Your answer must be an exact copy of every record.

- EXTRACTED ENTRIES -
/---

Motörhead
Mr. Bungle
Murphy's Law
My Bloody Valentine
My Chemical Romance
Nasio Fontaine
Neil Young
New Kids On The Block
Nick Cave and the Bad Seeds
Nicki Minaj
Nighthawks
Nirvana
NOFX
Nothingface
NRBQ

\---

- RESULT OF THIS TASK -
Motörhead
Mr. Bungle
Murphy's Law
My Bloody Valentine
My Chemical Romance
Nasio Fontaine
Neil Young
New Kids On The Block
Nick Cave and the Bad Seeds
Nicki Minaj
Nighthawks
Nirvana
NOFX
Nothingface
NRBQ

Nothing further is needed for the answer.